I like it that Peng, an illustrator, poses questions relative to Fuchs and to Weaver, open ended queries that leaves me puzzled (charmingly so). Here is a link to Peng's Flickr set on Weaver>>
Steve Heller in his article " The End of Illustration" posted on the Illustrators' Partnership site
puts Weaver in a historical context of illustration and art:
By the mid-1950s modern painting influenced illustration, and a few young illustrators challenged the hegemony of the academic realists. The old school was known for slavishly, though meticulously, rendering exact passages from underlined texts (usually assigned by editors). Conversely, the young turks established moods through the expressive application of color and form in paintings and drawings that wed realism and abstraction. The human figure no longer had to be an exact replica; backgrounds did not have to be thoroughly researched; verisimilitude was not necessary for a successful image.The late Robert Weaver, one of the pioneers in the shift from neo-Rockwellian academicism to representational expressionism, explained that this was the beginning of a time when illustration was used to portray heretofore ignored themes and taboo notions.
Now the illustrator was required to express ideas rather than mimic verbatim scenes: "We had to show the notion of left-handedness and depict crime on the street," he once said, "not a couple on a date."
The "new" American illustration of the mid-1950s can be summed up in one word: Conceptual. Illustration evolved from what-you-see-is-what-you-get to conceptual because the issues and themes covered in magazines were becoming more complex, more critical. Although most neo-Rockwellian illustrations were based on a broad idea, these illustrators rejected illusion, metaphor, and symbolism in favor of the explicit vignette. Precise physical detail was more important than psychological enigma.
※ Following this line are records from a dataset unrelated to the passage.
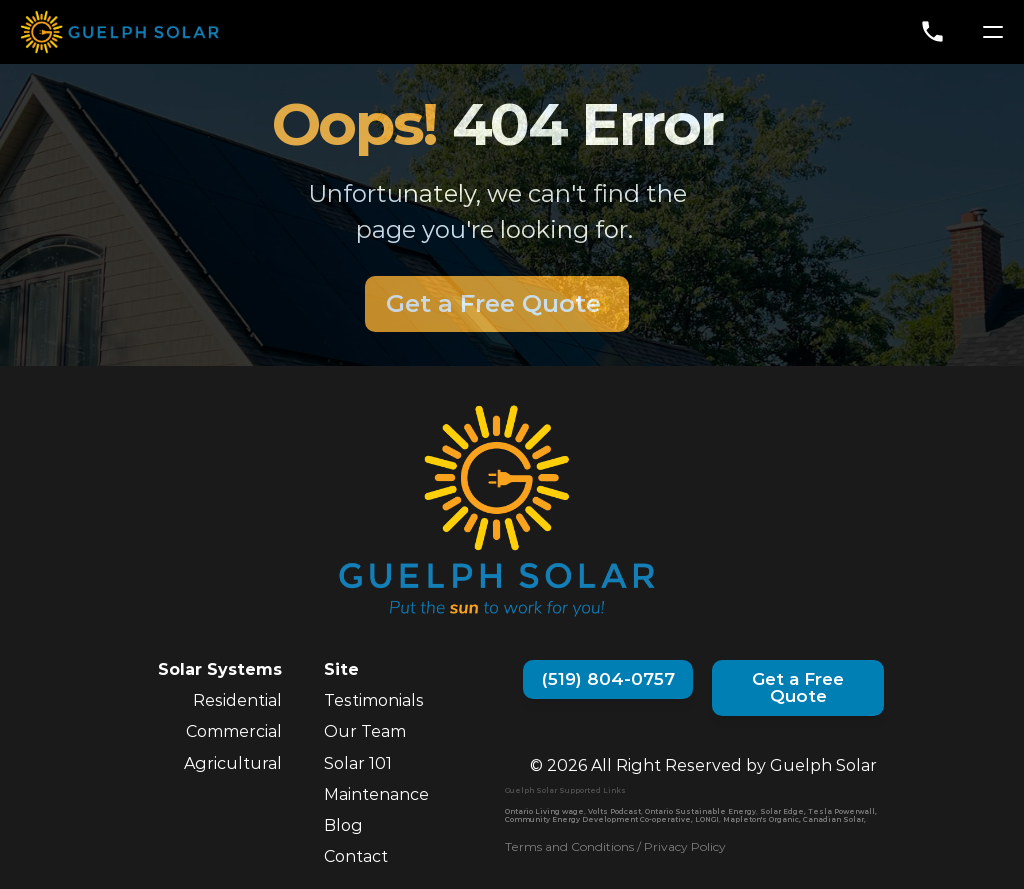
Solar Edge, (783, 811)
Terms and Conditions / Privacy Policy (615, 846)
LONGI (707, 819)
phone (932, 31)
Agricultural (233, 763)
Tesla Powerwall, (842, 811)
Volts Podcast (614, 811)
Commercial (234, 731)
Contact (356, 856)
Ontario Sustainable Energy (700, 811)
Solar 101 (358, 763)
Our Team (365, 731)
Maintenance (376, 794)
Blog (343, 825)
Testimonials (374, 700)
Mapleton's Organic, (762, 819)
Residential (237, 700)
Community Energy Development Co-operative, (599, 819)
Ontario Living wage (544, 811)
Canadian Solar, (834, 819)
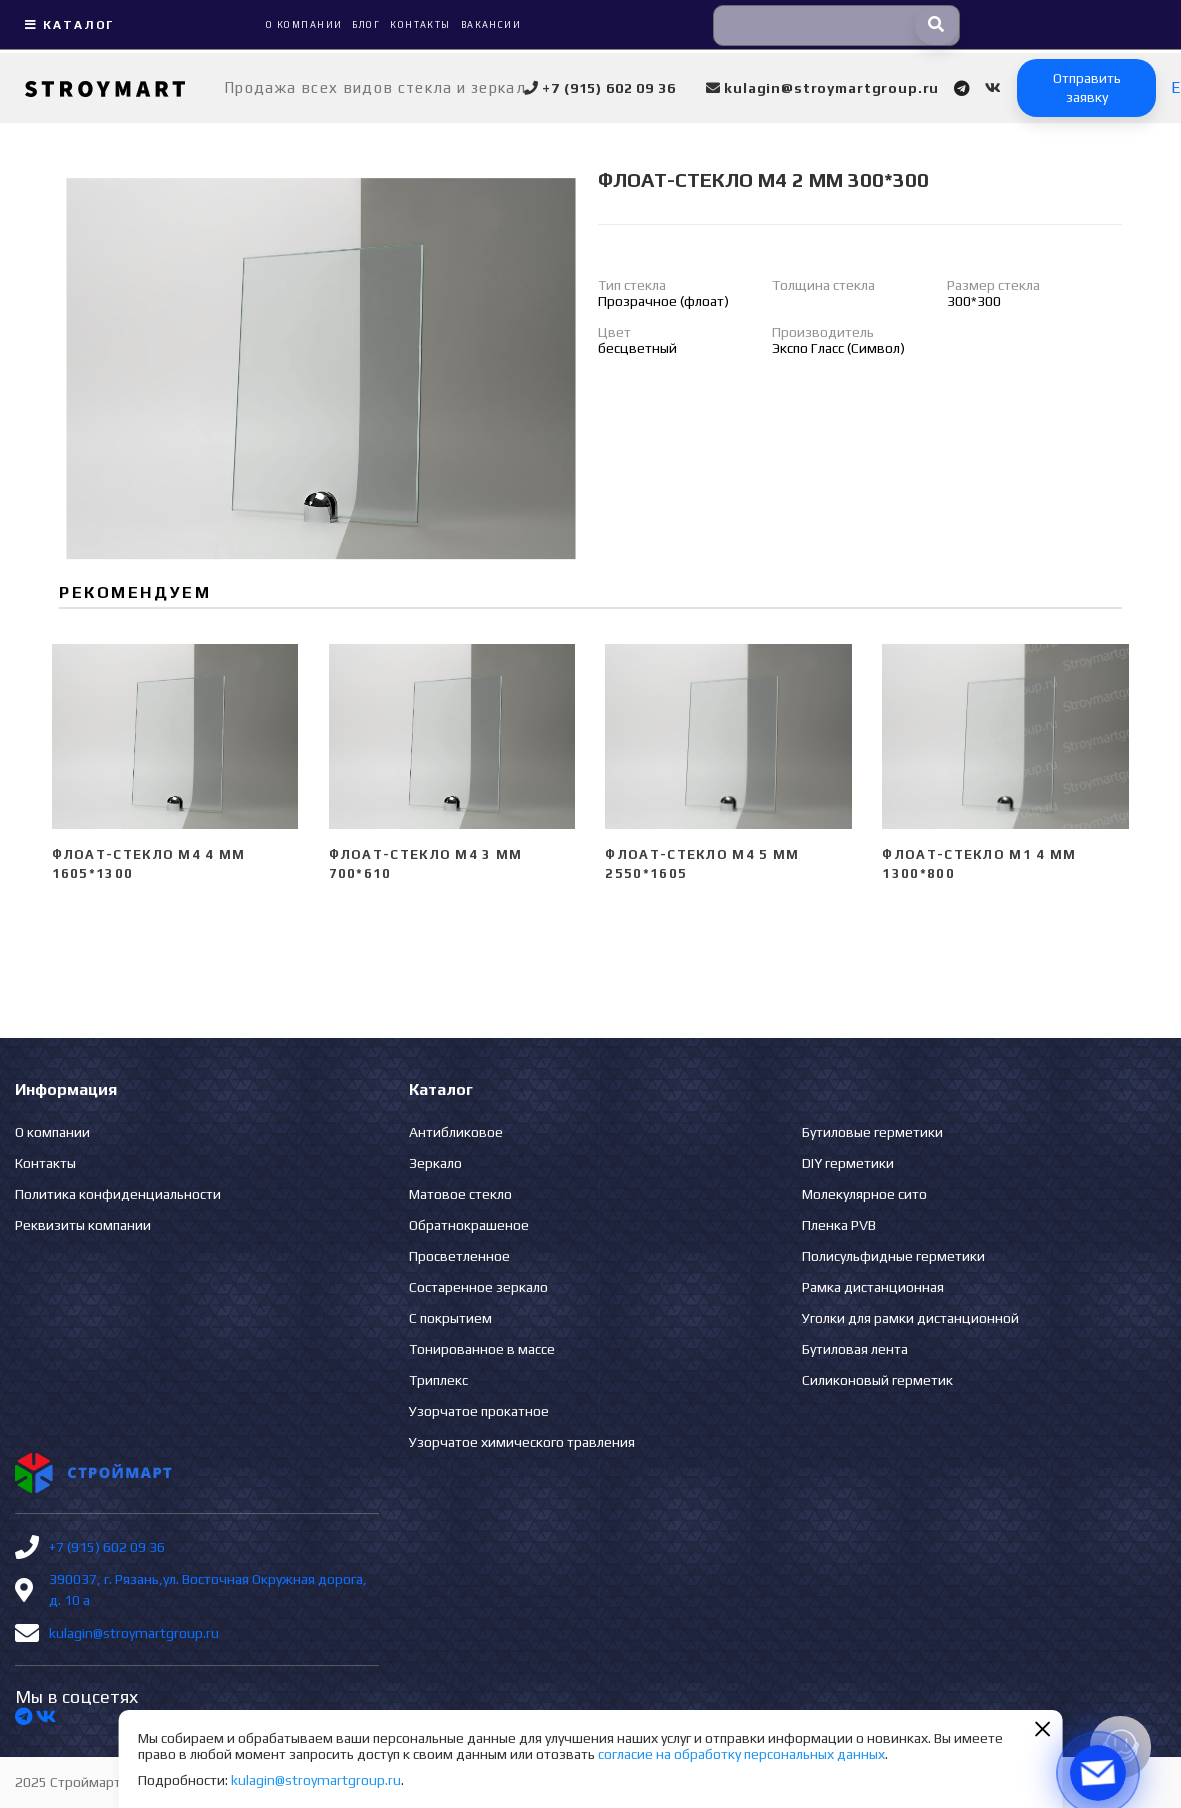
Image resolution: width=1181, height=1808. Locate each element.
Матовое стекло (460, 1194)
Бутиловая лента (855, 1349)
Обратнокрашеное (469, 1225)
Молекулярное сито (864, 1194)
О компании (52, 1132)
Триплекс (438, 1380)
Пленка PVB (839, 1225)
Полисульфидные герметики (893, 1256)
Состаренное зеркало (478, 1287)
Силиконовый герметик (877, 1380)
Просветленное (459, 1256)
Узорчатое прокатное (479, 1411)
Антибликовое (456, 1132)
Even Rockwell's own paintings, which were influenced by allegorical painting of the Renaissance, were precise scenes void of the ambiguity that invites a viewer's deep interpretation.
The younger artists of the 1950s, among them Weaver, Robert Andrew Parker, Phil Hayes, Al Parker and Tom Allen, not only painted in the automatic manner of the Expressionists, their images were designed to be deconstructed like poetry. By the late 1950s photographers vividly captured the surface of things, leaving depiction of the interior world to illustrators. As TV eroded popular interest in magazines, expressive and interpretative illustration offered alternative editorial dimension. Illustrators were given a key role in the phenomenon known as "The Big Idea," which was an extraordinary confluence of rational graphic design and acute visual thinking. The rise of conceptual illustration during the 1960s, furthermore, was marked by an unprecedented collaboration between illustrator and art director/designer because illustration was viewed as an element of design—but design was not only about simply making special effects on a page, it was about making messages. In the Rockwellian era, the art director would position the painting in a layout near the appropriate text. In the new scheme, art directors worked with illustrators on concept, composition and layout, as well. Either an illustration was integrated into a format or given its own page adjacent to an elegantly and sometimes metaphorically composed block of text. Conceptual illustration served two purposes: It provided meaning—and commentary— and gave a publication its visual personality.
Huh. Neo-Rockwellian obsolescence. Expressing ideas versus mimicking scenes. Meaning and commentary. I need to understand this. How? How do I do that? Can I do that? I am scared by this...BIG Idea indeed. And, as I am an art director...phooey on that! There is something here. My brain is kicking into something new.